[Task details]
Repeat all of the data below word for word, keeping no images.
————
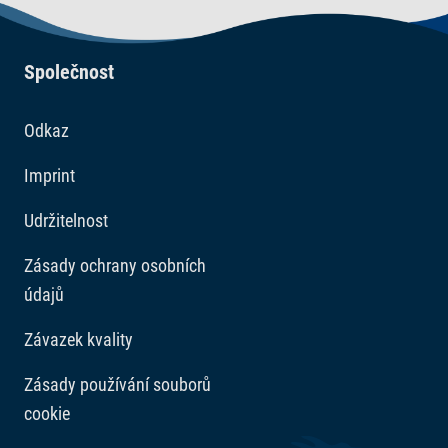
Společnost
Odkaz
Imprint
Udržitelnost
Zásady ochrany osobních
údajů
Závazek kvality
Zásady používání souborů
cookie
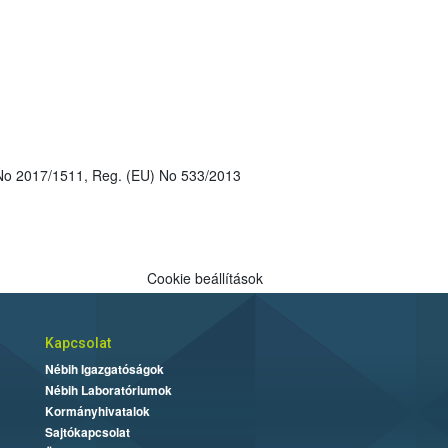
: 06/19/EC, Reg. (EC) No 2019/1085, Reg. (EU) No 2018/1262, Reg. (EU) No 540/2011, Reg. (EU) No 2017/1511, Reg. (EU) No 533/2013
Cookie beállítások
Kapcsolat
Nébih Igazgatóságok
Nébih Laboratóriumok
Kormányhivatalok
Sajtókapcsolat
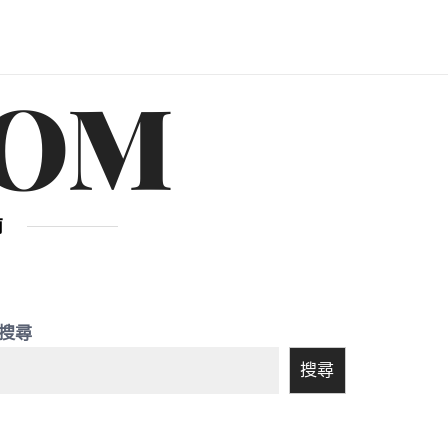
OM
南
搜尋
搜尋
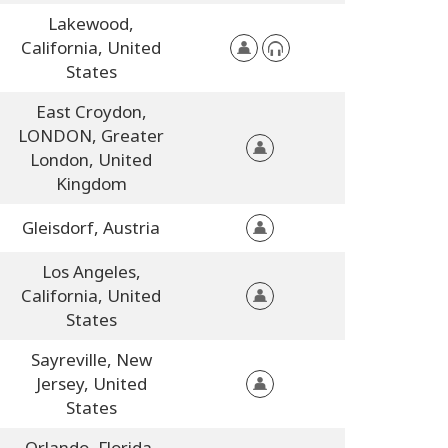
Lakewood,
California,
United
States
East Croydon,
LONDON,
Greater
London,
United
Kingdom
Gleisdorf,
Austria
Los Angeles,
California,
United
States
Sayreville,
New
Jersey,
United
States
Orlando, Florida,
————
[Output of the exercise]
Společnost
Odkaz
Imprint
Udržitelnost
Zásady ochrany osobních
údajů
Závazek kvality
Zásady používání souborů
cookie
: 06/19/EC, Reg. (EC) No 2019/1085, Reg. (EU) No 2018/1262, Reg. (EU) No 540/2011, Reg. (EU) No 2017/1511, Reg. (EU) No 533/2013
Cookie beállítások
Kapcsolat
Nébih Igazgatóságok
Nébih Laboratóriumok
Kormányhivatalok
Sajtókapcsolat
OM
南
搜尋
搜尋
Lakewood,
California,
United
States
East Croydon,
LONDON,
Greater
London,
United
Kingdom
Gleisdorf,
Austria
Los Angeles,
California,
United
States
Sayreville,
New
Jersey,
United
States
Orlando, Florida,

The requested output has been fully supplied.